“Anche l’uomo che ha puro il suo cuore, ed ogni giorno si raccoglie in preghiera, può diventar lupo se fiorisce l’aconito, e la luna piena splende la sera”.
È con questa poesia che lo sceneggiatore Kurt Siodmak, ne The Wolf Man di George Waggner del 1941, descrive l’angoscia del gentleman Lawrence Talbot, costretto ad affrontare il suo destino di uomo-lupo.
Continua la lettura della storia cinematografica dell’uomo licantropo.
Vittima della maledizione a causa del morso di un licantropo, egli, a sua volta, si trasforma in violenta creatura della notte quando in cielo splende la luna argentata.
È questo uno dei primi esempi di personaggi “mostruosamente umani” nella storia cinematografica.

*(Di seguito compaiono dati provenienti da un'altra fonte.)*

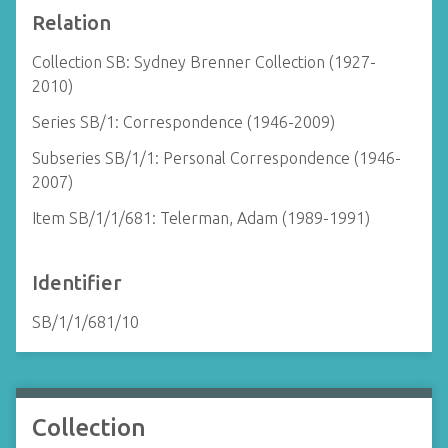
Relation
Collection SB: Sydney Brenner Collection (1927-
2010)
Series SB/1: Correspondence (1946-2009)
Subseries SB/1/1: Personal Correspondence (1946-
2007)
Item SB/1/1/681: Telerman, Adam (1989-1991)
Identifier
SB/1/1/681/10
Collection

“A Wolfman” – disegno di Alice Muratore
Questo è il vero primo “Licantropo cinematografico” della storia
La vicenda è più o meno la stessa dell’ultimo remake The Wolfman di Joe Johnston, uscito in questi giorni nelle sale italiane (la cui recensione del film) è stata ben impostata da Antonella Molinaro su questo blog ;).
Larry Talbot (Lon Chaney Jr) torna nella propria casa di campagna nei pressi di Londra, dopo un periodo d’assenza.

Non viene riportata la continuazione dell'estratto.